**Work to complete**
Count the lines below that contain "رمان". Give only the number.

Collected data
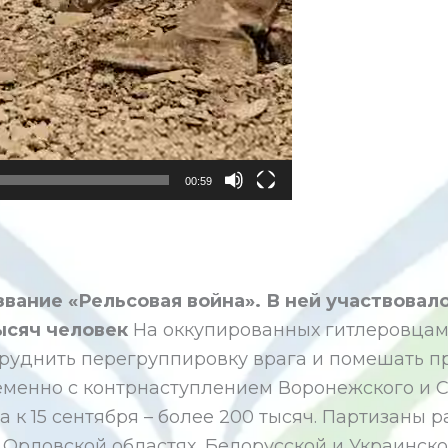
00:59
вание «Рельсовая война». В ней участвовал
ысяч человек
На оккупированных гитлеровцам
труднить перегруппировку врага и помешать п
ременно с контрнаступлением Воронежского и С
а к 15 сентября – более 200 тысяч. Партизаны 
Орловской областях, Белорусской и Украинско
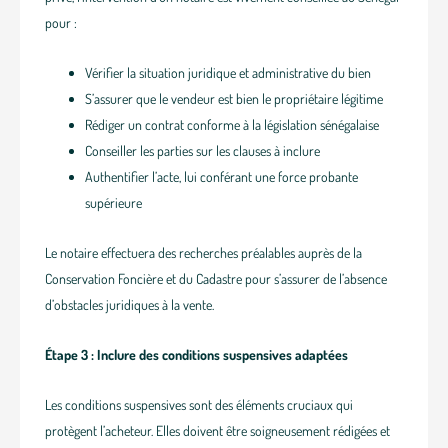
pour :
Vérifier la situation juridique et administrative du bien
S’assurer que le vendeur est bien le propriétaire légitime
Rédiger un contrat conforme à la législation sénégalaise
Conseiller les parties sur les clauses à inclure
Authentifier l’acte, lui conférant une force probante
supérieure
Le notaire effectuera des recherches préalables auprès de la
Conservation Foncière et du Cadastre pour s’assurer de l’absence
d’obstacles juridiques à la vente.
Étape 3 : Inclure des conditions suspensives adaptées
Les conditions suspensives sont des éléments cruciaux qui
protègent l’acheteur. Elles doivent être soigneusement rédigées et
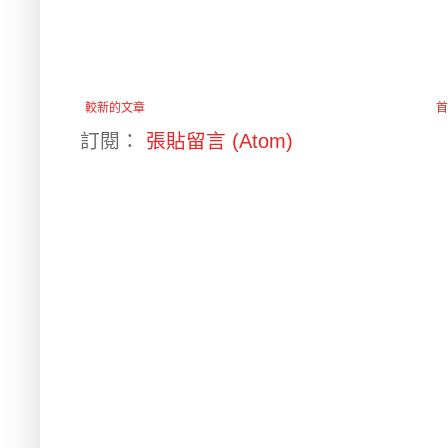
較新的文章
首
訂閱：
張貼留言 (Atom)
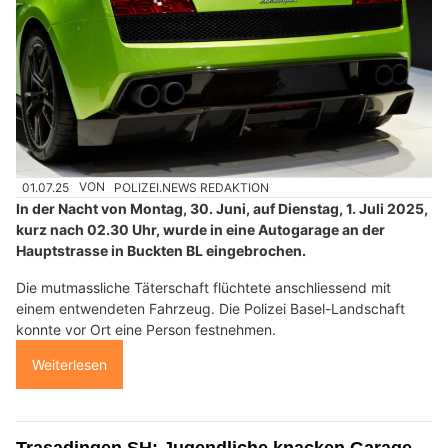
01.07.25
VON
POLIZEI.NEWS REDAKTION
In der Nacht von Montag, 30. Juni, auf Dienstag, 1. Juli 2025,
kurz nach 02.30 Uhr, wurde in eine Autogarage an der
Hauptstrasse in Buckten BL eingebrochen.
Die mutmassliche Täterschaft flüchtete anschliessend mit
einem entwendeten Fahrzeug. Die Polizei Basel-Landschaft
konnte vor Ort eine Person festnehmen.
Weiterlesen
Trasadingen SH: Jugendliche knacken Garage,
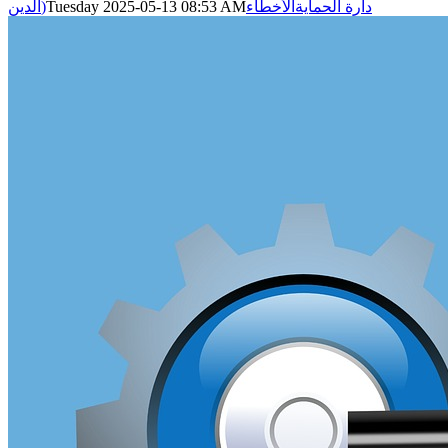
دارة الحماية
الأخطاء
Tuesday 2025-05-13 08:53 AM
الدين)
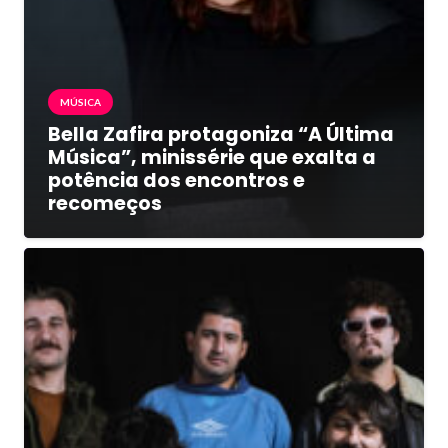
MÚSICA
Bella Zafira protagoniza “A Última
Música”, minissérie que exalta a
potência dos encontros e
recomeços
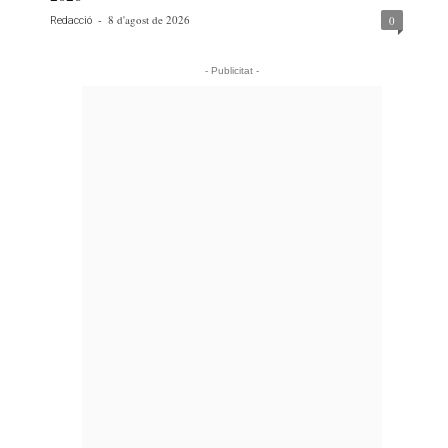
-
8 d'agost de 2026
0
Redacció
- Publicitat -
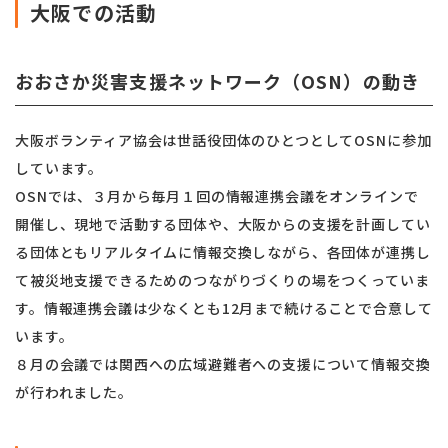
大阪での活動
おおさか災害支援ネットワーク（OSN）の動き
大阪ボランティア協会は世話役団体のひとつとしてOSNに参加
しています。
OSNでは、３月から毎月１回の情報連携会議をオンラインで
開催し、現地で活動する団体や、大阪からの支援を計画してい
る団体ともリアルタイムに情報交換しながら、各団体が連携し
て被災地支援できるためのつながりづくりの場をつくっていま
す。情報連携会議は少なくとも12月まで続けることで合意して
います。
８月の会議では関西への広域避難者への支援について情報交換
が行われました。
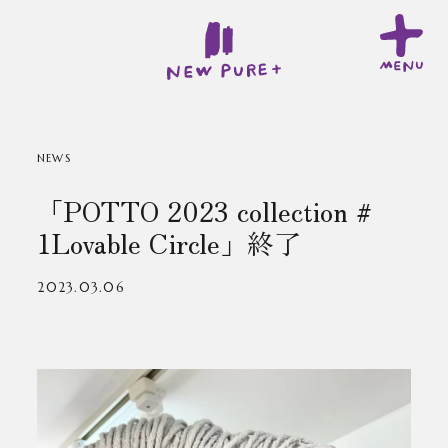
NEWS
「POTTO 2023 collection #
1Lovable Circle」終了
2023.03.06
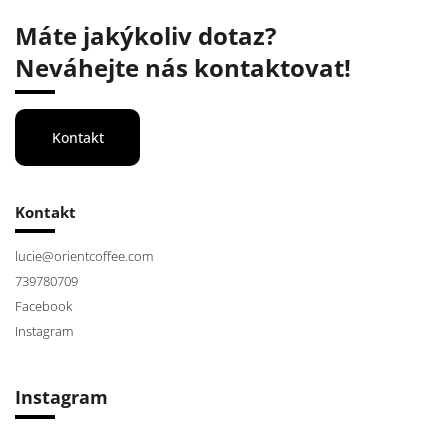
Máte jakýkoliv dotaz?
Neváhejte nás kontaktovat!
Kontakt
Kontakt
lucie
@
orientcoffee.com
739780709
Facebook
Instagram
Instagram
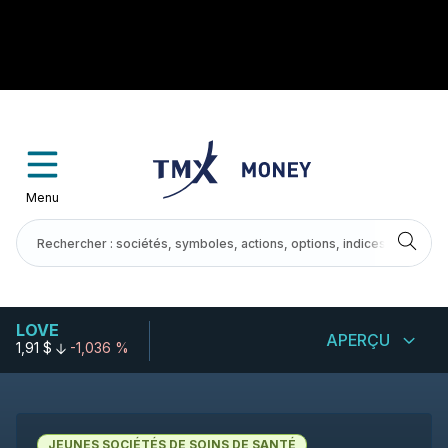
Menu
LOVE
APERÇU
1,91 $
-1,036 %
JEUNES SOCIÉTÉS DE SOINS DE SANTÉ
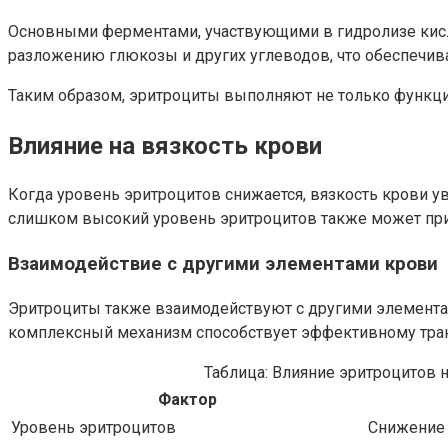
Основными ферментами, участвующими в гидролизе кисло
разложению глюкозы и других углеводов, что обеспечива
Таким образом, эритроциты выполняют не только функци
Влияние на вязкость крови
Когда уровень эритроцитов снижается, вязкость крови у
слишком высокий уровень эритроцитов также может при
Взаимодействие с другими элементами крови
Эритроциты также взаимодействуют с другими элементам
комплексный механизм способствует эффективному транс
Таблица: Влияние эритроцитов 
Фактор
Уровень эритроцитов
Снижение 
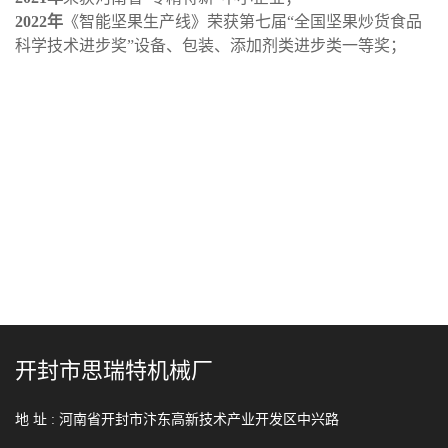
2022年
《智能坚果生产线》荣获第七届“全国坚果炒货食品
科学技术进步奖”设备、包装、添加剂类进步类一等奖；
开封市思瑞特机械厂
地 址 :
河南省开封市汴东高新技术产业开发区中兴路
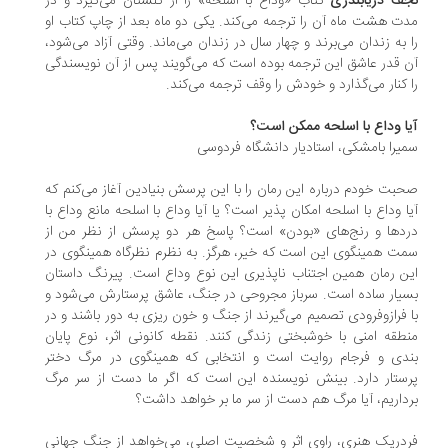
ف دریابندری
کتاب «وداع با اسلحه» را از گلستان می‌گیرد و در
ت هشت ماه آن را ترجمه می‌کند. یکی دو ماه بعد از چاپ کتاب او
 به زندان می‌برند و چهار سال در زندان می‌ماند. وقتی آزاد می‌شود،
 قدر عاشق این ترجمه بوده است که می‌گویند پس از آن نویسندگی
 کنار می‌گذارد و خودش را وقف ترجمه می‌کند.
ا وداع با اسلحه ممکن است؟
یرا بامشکی، استادیار دانشگاه فردوسی
بت خودم درباره این رمان را با این پرسش بنیادین آغاز می‌کنم که
ا وداع با اسلحه امکان پذیر است؟ یا آیا وداع با اسلحه مانع وداع با
دها و رنج‌های «بودن» است؟ پاسخ هر دو پرسش از نظر من از
ت همینگوی این است که خیر، هرگز. به نظرم نظرگاه همینگوی در
ن رمان همین اجتناب ناپذیری این نوع وداع است. پیرنگ داستان
یار ساده است. سرباز مجروحی در جنگ، عاشق پرستارش می‌شود و
 فرازوفرودی تصمیم می‌گیرند از جنگ و خون ریزی به دور باشند و در
طقه امنی با خوشبختی زندگی کنند. نقطه کانونی اثر، نوع پایان
دی و فرجام روایت است و انتخابی که همینگوی در مرگ دختر
ستار دارد. بینش نویسنده این است که اگر ما دست از سر مرگ
داریم، آیا مرگ هم دست از سر ما بر خواهد داشت؟
دریک هنری، راوی اثر و شخصیت اصلی، می‌خواهد از جنگ جهانی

**Problem solution**
2